REQUIRED WORK - Please tally the lines of the listing that hold the string "فولاد", and reply with that total only.

RECORDS FOR THE TASK -
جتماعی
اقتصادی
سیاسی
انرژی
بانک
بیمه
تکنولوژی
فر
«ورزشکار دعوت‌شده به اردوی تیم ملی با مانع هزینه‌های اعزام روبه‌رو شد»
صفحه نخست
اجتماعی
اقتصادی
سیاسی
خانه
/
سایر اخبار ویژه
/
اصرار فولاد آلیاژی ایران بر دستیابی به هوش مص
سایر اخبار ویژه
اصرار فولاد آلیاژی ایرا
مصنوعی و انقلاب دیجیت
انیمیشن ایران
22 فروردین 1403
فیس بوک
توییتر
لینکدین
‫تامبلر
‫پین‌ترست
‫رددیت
--
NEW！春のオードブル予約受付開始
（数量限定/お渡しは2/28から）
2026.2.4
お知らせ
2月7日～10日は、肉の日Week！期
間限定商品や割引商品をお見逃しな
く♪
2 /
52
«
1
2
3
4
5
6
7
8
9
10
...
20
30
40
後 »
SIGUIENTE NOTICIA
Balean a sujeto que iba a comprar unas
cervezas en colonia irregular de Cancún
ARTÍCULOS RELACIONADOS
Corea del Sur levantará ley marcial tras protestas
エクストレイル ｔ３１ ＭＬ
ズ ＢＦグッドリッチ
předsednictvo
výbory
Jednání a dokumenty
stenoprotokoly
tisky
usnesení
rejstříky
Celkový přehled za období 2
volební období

EXERCISE RESPONSE - 2